> **PROBLEM TO WORK ON**
Look through the records below for the line holding "ä toiminnasta voivat". Write it out exactly, with each following line through the line holding "i passerar byggnaden".
------------
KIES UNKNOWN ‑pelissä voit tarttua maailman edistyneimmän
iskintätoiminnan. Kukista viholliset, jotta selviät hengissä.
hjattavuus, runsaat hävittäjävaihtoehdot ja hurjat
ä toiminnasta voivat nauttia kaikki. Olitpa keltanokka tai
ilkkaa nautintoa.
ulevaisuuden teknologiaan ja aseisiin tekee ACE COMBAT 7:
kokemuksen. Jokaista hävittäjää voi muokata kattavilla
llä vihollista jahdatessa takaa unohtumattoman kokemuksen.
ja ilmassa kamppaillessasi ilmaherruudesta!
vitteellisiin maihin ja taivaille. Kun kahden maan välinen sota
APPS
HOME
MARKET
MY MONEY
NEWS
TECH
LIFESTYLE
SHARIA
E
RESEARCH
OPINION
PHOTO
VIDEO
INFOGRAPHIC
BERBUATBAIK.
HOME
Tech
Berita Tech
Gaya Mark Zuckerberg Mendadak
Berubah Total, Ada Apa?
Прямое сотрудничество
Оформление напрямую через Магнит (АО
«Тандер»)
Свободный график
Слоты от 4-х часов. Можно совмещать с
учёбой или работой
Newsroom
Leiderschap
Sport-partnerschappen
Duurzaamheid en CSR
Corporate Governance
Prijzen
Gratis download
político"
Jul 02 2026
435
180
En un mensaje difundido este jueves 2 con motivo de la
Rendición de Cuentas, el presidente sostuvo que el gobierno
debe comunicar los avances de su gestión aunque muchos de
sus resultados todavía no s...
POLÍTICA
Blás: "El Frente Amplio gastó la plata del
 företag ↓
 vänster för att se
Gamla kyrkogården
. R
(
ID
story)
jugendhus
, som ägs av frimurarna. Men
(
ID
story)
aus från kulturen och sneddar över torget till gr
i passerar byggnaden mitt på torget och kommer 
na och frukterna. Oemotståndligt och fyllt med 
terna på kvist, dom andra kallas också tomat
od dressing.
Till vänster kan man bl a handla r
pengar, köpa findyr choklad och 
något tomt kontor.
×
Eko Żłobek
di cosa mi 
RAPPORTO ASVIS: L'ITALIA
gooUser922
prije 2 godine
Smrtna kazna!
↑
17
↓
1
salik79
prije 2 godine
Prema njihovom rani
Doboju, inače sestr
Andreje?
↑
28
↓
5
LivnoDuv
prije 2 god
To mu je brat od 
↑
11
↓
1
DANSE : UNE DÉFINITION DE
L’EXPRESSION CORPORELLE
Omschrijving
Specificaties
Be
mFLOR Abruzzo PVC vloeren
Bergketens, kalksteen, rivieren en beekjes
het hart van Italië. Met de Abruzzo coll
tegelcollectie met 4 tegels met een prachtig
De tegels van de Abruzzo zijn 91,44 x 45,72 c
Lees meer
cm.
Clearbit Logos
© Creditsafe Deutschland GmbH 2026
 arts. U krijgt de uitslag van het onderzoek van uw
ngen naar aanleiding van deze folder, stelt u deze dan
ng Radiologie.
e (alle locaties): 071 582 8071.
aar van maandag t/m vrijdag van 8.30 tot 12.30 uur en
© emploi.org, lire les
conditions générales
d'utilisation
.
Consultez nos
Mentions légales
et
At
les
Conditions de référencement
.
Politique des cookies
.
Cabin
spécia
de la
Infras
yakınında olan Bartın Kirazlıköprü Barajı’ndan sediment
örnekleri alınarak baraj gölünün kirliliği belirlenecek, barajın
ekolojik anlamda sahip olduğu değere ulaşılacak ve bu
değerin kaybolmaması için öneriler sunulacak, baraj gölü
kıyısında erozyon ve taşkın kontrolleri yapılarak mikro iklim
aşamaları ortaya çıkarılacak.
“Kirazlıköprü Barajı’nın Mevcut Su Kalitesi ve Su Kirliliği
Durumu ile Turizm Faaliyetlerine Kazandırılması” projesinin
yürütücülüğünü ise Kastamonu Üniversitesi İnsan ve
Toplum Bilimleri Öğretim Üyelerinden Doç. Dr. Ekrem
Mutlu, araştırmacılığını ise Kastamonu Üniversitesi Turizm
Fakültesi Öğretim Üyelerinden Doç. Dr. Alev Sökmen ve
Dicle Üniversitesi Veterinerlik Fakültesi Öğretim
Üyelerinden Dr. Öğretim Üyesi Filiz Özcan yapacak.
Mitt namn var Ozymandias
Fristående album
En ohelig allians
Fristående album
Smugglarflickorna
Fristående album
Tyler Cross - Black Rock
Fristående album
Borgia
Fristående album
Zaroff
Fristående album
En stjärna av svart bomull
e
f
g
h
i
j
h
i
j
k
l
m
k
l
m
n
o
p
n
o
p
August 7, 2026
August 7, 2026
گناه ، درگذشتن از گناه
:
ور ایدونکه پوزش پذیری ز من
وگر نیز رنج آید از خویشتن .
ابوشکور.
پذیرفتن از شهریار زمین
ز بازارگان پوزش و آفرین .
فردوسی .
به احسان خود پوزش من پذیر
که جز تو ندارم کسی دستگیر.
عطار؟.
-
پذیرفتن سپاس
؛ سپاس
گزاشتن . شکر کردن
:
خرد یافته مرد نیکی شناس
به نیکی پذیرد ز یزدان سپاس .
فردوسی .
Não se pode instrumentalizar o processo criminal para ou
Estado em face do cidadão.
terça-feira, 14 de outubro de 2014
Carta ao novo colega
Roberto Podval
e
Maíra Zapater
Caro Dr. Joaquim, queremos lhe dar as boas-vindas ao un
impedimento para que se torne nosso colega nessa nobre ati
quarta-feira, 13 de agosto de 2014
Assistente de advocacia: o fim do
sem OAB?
------------
> **SOLUTION TO THE EXERCISE**
ä toiminnasta voivat nauttia kaikki. Olitpa keltanokka tai
ilkkaa nautintoa.
ulevaisuuden teknologiaan ja aseisiin tekee ACE COMBAT 7:
kokemuksen. Jokaista hävittäjää voi muokata kattavilla
llä vihollista jahdatessa takaa unohtumattoman kokemuksen.
ja ilmassa kamppaillessasi ilmaherruudesta!
vitteellisiin maihin ja taivaille. Kun kahden maan välinen sota
APPS
HOME
MARKET
MY MONEY
NEWS
TECH
LIFESTYLE
SHARIA
E
RESEARCH
OPINION
PHOTO
VIDEO
INFOGRAPHIC
BERBUATBAIK.
HOME
Tech
Berita Tech
Gaya Mark Zuckerberg Mendadak
Berubah Total, Ada Apa?
Прямое сотрудничество
Оформление напрямую через Магнит (АО
«Тандер»)
Свободный график
Слоты от 4-х часов. Можно совмещать с
учёбой или работой
Newsroom
Leiderschap
Sport-partnerschappen
Duurzaamheid en CSR
Corporate Governance
Prijzen
Gratis download
político"
Jul 02 2026
435
180
En un mensaje difundido este jueves 2 con motivo de la
Rendición de Cuentas, el presidente sostuvo que el gobierno
debe comunicar los avances de su gestión aunque muchos de
sus resultados todavía no s...
POLÍTICA
Blás: "El Frente Amplio gastó la plata del
 företag ↓
 vänster för att se
Gamla kyrkogården
. R
(
ID
story)
jugendhus
, som ägs av frimurarna. Men
(
ID
story)
aus från kulturen och sneddar över torget till gr
i passerar byggnaden mitt på torget och kommer 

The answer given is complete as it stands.